Genetically-encoded fluorescent probes have revolutionized our understanding of biological systems. However, the transition of fluorescent probes in vivo has been hampered by the opacity of tissue and its propensity for autofluorescence. A complementary imaging technology, bioluminescence, does not suffer from these complications because it does not require excitation light. Thus, the technique is exquisitely sensitive–with the ability to see as few as ten cells in a mouse. Bioluminescence relies on luciferase enzymes that catalyze the oxidation of small-molecule substrates (luciferins), releasing photons of light in the process. Unfortunately, the optimal luciferases for in vivo use rely on the same luciferins, precluding studies of more than one feature at a time.

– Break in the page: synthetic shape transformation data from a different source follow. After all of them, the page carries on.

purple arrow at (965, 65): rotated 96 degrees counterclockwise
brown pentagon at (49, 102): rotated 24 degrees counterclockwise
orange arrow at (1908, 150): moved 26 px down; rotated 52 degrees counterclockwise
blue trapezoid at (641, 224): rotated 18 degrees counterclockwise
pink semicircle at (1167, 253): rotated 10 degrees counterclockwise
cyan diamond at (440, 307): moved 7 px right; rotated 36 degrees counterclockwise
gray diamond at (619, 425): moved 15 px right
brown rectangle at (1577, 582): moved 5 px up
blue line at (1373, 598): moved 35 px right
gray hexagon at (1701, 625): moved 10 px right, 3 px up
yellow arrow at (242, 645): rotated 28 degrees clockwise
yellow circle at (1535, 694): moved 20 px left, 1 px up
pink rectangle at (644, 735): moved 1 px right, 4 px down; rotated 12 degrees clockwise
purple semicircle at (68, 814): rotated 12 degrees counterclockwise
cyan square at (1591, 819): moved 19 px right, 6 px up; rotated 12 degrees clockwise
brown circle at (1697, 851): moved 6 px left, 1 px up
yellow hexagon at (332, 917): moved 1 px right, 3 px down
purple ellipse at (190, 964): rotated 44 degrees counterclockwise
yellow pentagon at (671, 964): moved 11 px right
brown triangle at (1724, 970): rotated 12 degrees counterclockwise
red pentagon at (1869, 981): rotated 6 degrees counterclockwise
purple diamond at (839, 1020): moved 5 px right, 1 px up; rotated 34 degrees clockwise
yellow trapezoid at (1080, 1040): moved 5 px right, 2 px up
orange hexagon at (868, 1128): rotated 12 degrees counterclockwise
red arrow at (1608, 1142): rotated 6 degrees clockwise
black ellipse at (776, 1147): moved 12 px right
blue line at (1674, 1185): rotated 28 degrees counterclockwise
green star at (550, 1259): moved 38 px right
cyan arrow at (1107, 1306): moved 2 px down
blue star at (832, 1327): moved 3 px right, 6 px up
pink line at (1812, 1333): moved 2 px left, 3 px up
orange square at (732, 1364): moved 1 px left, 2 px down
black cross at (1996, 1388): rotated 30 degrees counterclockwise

To address this issue, I developed and analyzed a number of new luciferin probes, and created a selection platform to find mutually orthogonal luciferases and luciferins for multicomponent imaging. In contrast to the spectroscopic resolution of fluorescent tools, these probes were designed to exhibit substrate resolution. Combining luciferin analogs and mutant enzymes, we tested 20 luciferins with 207 luciferases, generating 4,140 enzyme-substrate combinations, and thus a potential for more than 4 million possible sets. Since it would be impractical to evaluate these manually, I derived a mathematical quantification of orthogonality to score each potential pairing. Next, I wrote a supercomputer algorithm to search this dataset for the highest-scoring pairs. The software provided a ranked list of mutually orthogonal enzyme-substrate pairs that were biochemically verified. Resolution was maintained when these probes were moved into mouse models, highlighting the speed and accuracy of my approach.

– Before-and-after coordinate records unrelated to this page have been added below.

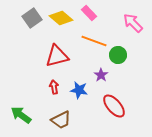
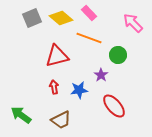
gray square: rotated 12 degrees clockwise
orange line: moved 5 px left, 3 px up
blue star: rotated 18 degrees counterclockwise
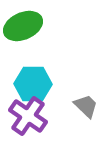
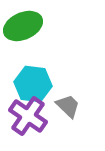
cyan hexagon: rotated 6 degrees clockwise
gray trapezoid: moved 18 px left
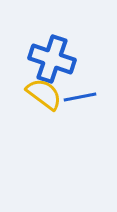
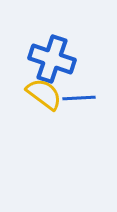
blue line: moved 1 px left, 1 px down; rotated 8 degrees clockwise
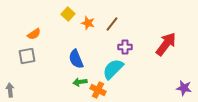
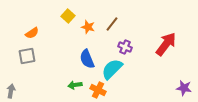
yellow square: moved 2 px down
orange star: moved 4 px down
orange semicircle: moved 2 px left, 1 px up
purple cross: rotated 24 degrees clockwise
blue semicircle: moved 11 px right
cyan semicircle: moved 1 px left
green arrow: moved 5 px left, 3 px down
gray arrow: moved 1 px right, 1 px down; rotated 16 degrees clockwise
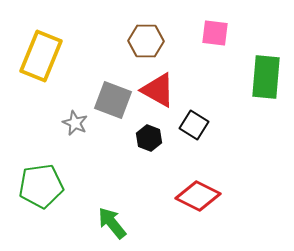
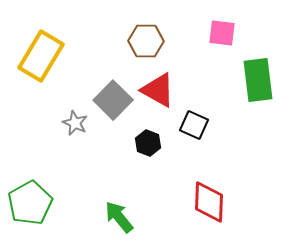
pink square: moved 7 px right
yellow rectangle: rotated 9 degrees clockwise
green rectangle: moved 8 px left, 3 px down; rotated 12 degrees counterclockwise
gray square: rotated 24 degrees clockwise
black square: rotated 8 degrees counterclockwise
black hexagon: moved 1 px left, 5 px down
green pentagon: moved 11 px left, 17 px down; rotated 21 degrees counterclockwise
red diamond: moved 11 px right, 6 px down; rotated 66 degrees clockwise
green arrow: moved 7 px right, 6 px up
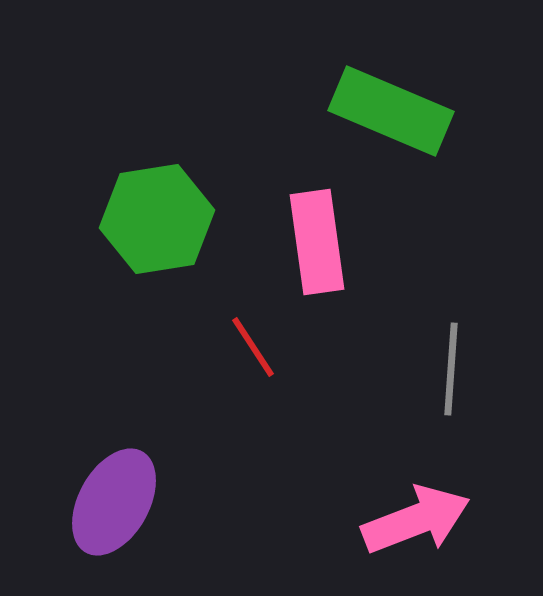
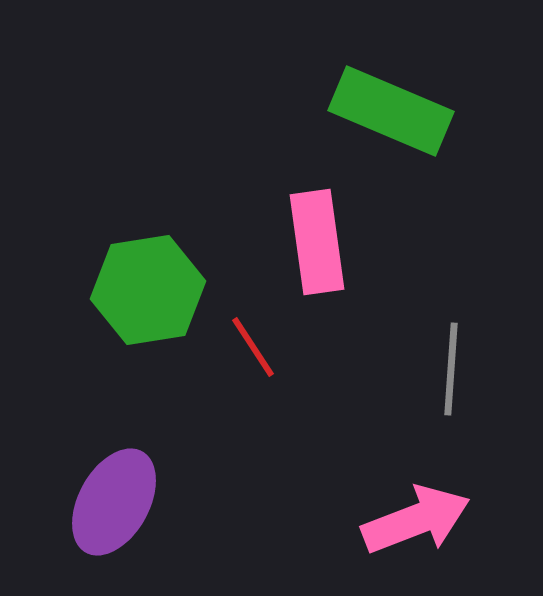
green hexagon: moved 9 px left, 71 px down
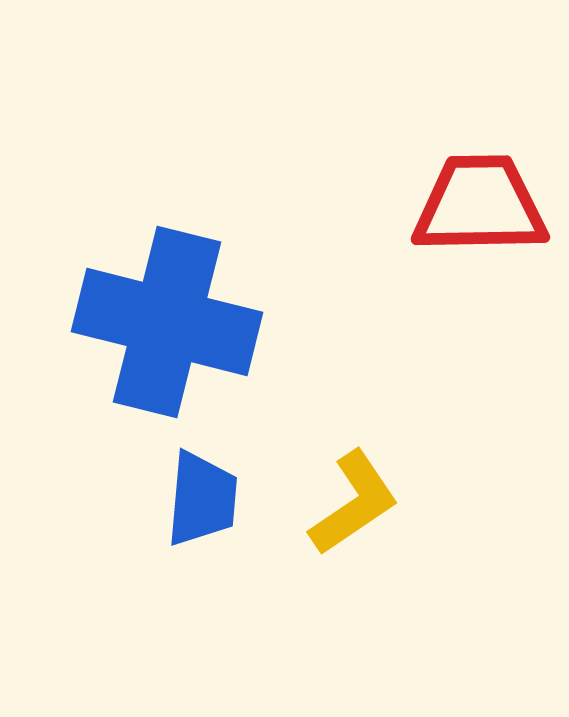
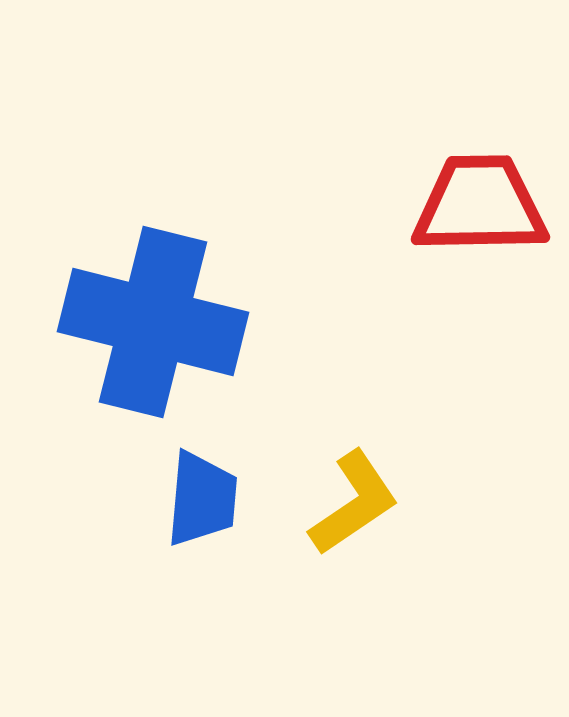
blue cross: moved 14 px left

My most recent work focused on increasing the practicality of these tools for preclinical imaging. The major drawbacks of our approach included temporal resolution and background emission. I addressed these issues by utilizing traditional spectral unmixing algorithms to deconvolute substrate signals mathematically. This enabled sequential imaging of substrates, and the ability to resolve smaller numbers of cells. With a top orthogonal pair I "unmixed" gradients of mutant luciferases in bacterial lysate and resolved mixtures of these mutants in mouse tumor models. These tools and algorithm will be useful for visualizing multiple cell types in mouse models.